Specifying dtypes at read time

# Best practice: specify dtypes when reading - avoids the object inference step
dtype_map = {
    'user_id':    np.int32,
    'age':        np.float32,
    'country':    'category',
    'plan':       'category',
    'amount':     np.float32,
    'is_fraud':   np.int8,
}

df = pd.read_csv('data.csv', dtype=dtype_map)
# Memory is allocated correctly from the start - no post-hoc conversion needed

pd.Categorical for low-cardinality columns

# Categorical dtype: stores integer codes + a lookup table
# For a column with 50 unique values and 10M rows:
# object dtype:   10M × ~50 bytes per Python string ≈ 500 MB
# category dtype: 10M × 1 byte (int8 codes) + 50 × 50 bytes lookup ≈ 10 MB

countries = pd.Categorical(['US', 'UK', 'DE', 'US', 'FR', 'US'])
print(countries.codes)       # [0, 3, 1, 0, 2, 0] - integer codes
print(countries.categories)  # ['DE', 'FR', 'UK', 'US']

# GroupBy on categorical is also faster - operates on integer codes
df['country'] = df['country'].astype('category')
country_spend = df.groupby('country')['amount'].mean()

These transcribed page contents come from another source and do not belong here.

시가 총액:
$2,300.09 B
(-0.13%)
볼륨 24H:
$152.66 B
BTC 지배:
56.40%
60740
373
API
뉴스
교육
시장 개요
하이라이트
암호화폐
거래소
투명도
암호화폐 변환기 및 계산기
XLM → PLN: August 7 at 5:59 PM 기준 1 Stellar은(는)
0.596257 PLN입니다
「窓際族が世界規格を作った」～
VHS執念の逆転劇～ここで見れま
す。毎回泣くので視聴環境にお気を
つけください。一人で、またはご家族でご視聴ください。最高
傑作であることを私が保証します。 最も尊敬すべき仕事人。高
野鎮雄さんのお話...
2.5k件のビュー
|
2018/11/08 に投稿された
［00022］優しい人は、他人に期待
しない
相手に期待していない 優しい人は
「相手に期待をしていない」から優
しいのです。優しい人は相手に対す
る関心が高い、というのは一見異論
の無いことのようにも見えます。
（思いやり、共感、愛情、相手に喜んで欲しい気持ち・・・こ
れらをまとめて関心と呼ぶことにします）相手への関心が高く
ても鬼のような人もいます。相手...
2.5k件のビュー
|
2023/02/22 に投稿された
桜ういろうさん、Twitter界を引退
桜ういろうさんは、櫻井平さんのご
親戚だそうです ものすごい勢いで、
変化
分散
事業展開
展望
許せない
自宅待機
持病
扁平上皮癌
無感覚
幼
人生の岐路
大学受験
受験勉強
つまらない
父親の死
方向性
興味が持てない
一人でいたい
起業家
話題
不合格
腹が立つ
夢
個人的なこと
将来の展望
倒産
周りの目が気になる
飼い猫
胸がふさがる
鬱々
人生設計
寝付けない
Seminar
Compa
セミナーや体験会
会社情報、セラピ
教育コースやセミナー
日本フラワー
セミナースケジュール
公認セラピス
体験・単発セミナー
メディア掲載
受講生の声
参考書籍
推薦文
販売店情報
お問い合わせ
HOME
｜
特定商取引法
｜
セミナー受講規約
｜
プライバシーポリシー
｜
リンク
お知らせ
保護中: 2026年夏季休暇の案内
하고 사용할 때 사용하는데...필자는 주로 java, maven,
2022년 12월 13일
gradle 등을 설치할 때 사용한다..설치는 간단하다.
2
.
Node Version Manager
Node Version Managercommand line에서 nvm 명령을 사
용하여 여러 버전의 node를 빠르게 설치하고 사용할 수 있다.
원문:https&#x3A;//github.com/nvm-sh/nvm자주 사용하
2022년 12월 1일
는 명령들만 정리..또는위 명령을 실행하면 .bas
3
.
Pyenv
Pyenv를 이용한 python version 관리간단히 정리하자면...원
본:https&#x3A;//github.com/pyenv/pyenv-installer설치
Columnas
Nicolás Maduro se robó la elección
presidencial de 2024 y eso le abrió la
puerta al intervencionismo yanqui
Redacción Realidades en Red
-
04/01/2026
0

Typical memory savings reference

Dtype change	Memory reduction	Risk
`int64` → `int32`	50%	Overflow if values exceed 2.1B
`int64` → `int16`	75%	Overflow if values exceed 32,767
`int64` → `int8`	87.5%	Only for boolean-like 0/1 data
`float64` → `float32`	50%	Precision loss at 7th decimal place
`object` (50 unique) → `category`	90%+	Slight overhead for new category assignment

Chunked reading for very large files

# Process 10GB CSV without loading it all into memory
chunk_size = 100_000
results = []

for chunk in pd.read_csv('huge_file.csv', chunksize=chunk_size):
    # Compute per-chunk aggregations
    chunk_agg = chunk.groupby('user_id')['amount'].sum()
    results.append(chunk_agg)

# Combine all chunk results
final = pd.concat(results).groupby(level=0).sum()

Temporal Data: DatetimeIndex, Resample, Rolling, and Lag Features

Time series data appears in virtually every real-world ML problem - clickstreams, transaction histories, sensor readings, pricing data. Pandas has the richest time series API of any data library.

# Parse and set datetime index
df = pd.DataFrame({
    'timestamp': ['2024-01-01 09:00', '2024-01-01 10:30', '2024-01-02 08:15'],
    'value': [10.5, 12.3, 9.8],
})
df['timestamp'] = pd.to_datetime(df['timestamp'])
df = df.set_index('timestamp')

# Resample to daily mean
daily = df.resample('D').mean()

# Rolling window features
df['value_7d_mean'] = df['value'].rolling('7D').mean()
df['value_7d_std']  = df['value'].rolling('7D').std()
df['value_30d_max'] = df['value'].rolling('30D').max()

# Expanding window: uses all data from start up to current row
df['cumulative_mean'] = df['value'].expanding().mean()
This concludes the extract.